Woodstock still sounds golden 50 years on, by George Pierpont at the BBC.
This summer marks 50 years since 400,000 people flocked to a field in upstate New York for “an Aquarian explosion” of “peace and music”.
The Woodstock music festival, held at a farm in Bethel, has come to symbolise much of the idealism of the 1960s. It is seen by many as the nexus of freedom, sex, drugs and rock ‘n’ roll which fuelled the countercultural movement of the decade. …
Then follows a long article telling you how “cool”, “life-affirming”, non-conformist, legitimizing, doped-out, fabulous, and — well – righteous they felt Woodstock was. All lovingly photographed.

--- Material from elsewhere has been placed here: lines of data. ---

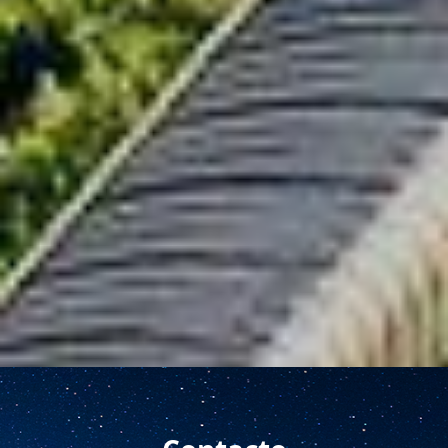
¿Montaña = Ladera? ¿Pendiente pronunciada =
Complicación?
¿Cuáles son los principios generales del diseño
aplicado a la energía fotovoltaica en terrenos
montañosos complejos?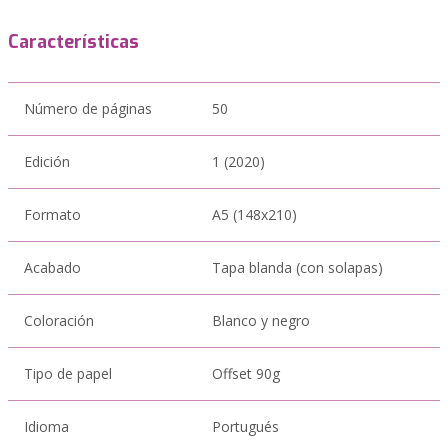
Características
Número de páginas
50
Edición
1 (2020)
Formato
A5 (148x210)
Acabado
Tapa blanda (con solapas)
Coloración
Blanco y negro
Tipo de papel
Offset 90g
Idioma
Portugués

He hopes that the spirit of Woodstock can be “rekindled” and calls on his generation to “join forces with the young” to tackle issues such as climate change.

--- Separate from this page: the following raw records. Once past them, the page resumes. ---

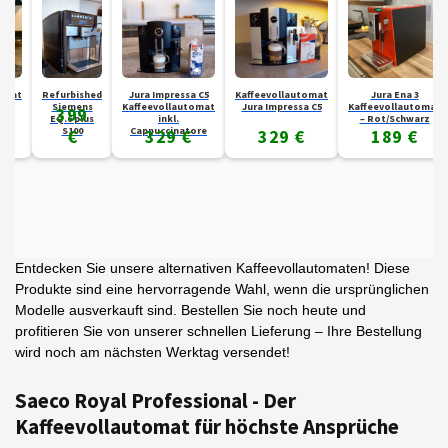
t
Refurbished
Jura Impressa C5
Kaffeevollautomat
Jura Ena 3
Siemens
Kaffeevollautomat
Jura Impressa C5
Kaffeevollautomat
K
399
EQ.6 plus
inkl.
– Rot/Schwarz
S100
Cappuccinatore
€
329 €
329 €
189 €
Entdecken Sie unsere alternativen Kaffeevollautomaten! Diese
Produkte sind eine hervorragende Wahl, wenn die ursprünglichen
Modelle ausverkauft sind. Bestellen Sie noch heute und
profitieren Sie von unserer schnellen Lieferung – Ihre Bestellung
wird noch am nächsten Werktag versendet!
Saeco Royal Professional - Der
Kaffeevollautomat für höchste Ansprüche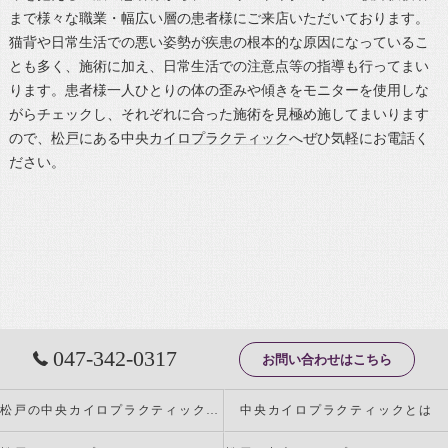
まで様々な職業・幅広い層の患者様にご来店いただいております。
猫背や日常生活での悪い姿勢が疾患の根本的な原因になっているこ
とも多く、施術に加え、日常生活での注意点等の指導も行ってまい
ります。患者様一人ひとりの体の歪みや傾きをモニターを使用しな
がらチェックし、それぞれに合った施術を見極め施してまいります
ので、
松戸
にある中央
カイロプラクティック
へぜひ気軽にお電話く
ださい。
047-342-0317
お問い合わせはこちら
松戸の中央カイロプラクティックの特徴
中央カイロプラクティックとは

Nasueating. History as written by the victors in the culture war.
Finally, down the bottom of the article, we get to the more banal truth:
American journalist Hendrik Hertzberg wrote in 1989 that the only true ecstasy to be found at Woodstock was “getting the hell out of there”.
He recalls traversing “a thick, slippery, brown river of boots and muck”, spending hours queuing for the toilet and dodging “chemically disoriented” passers-by.
This sentiment is echoed by Mark Hosenball who wrote an article in 2009 titled “I was at Woodstock. And I hated it”.
Rather than an attendee at the centre of a hazy hippie haven, he sees himself as victim of a “massive, teeming, squalid mess [of]… colossal traffic jams, torrential rain, reeking portable johns, barely edible food, and sprawling, disorganised crowds”.
Yep, a real leftist-organized event.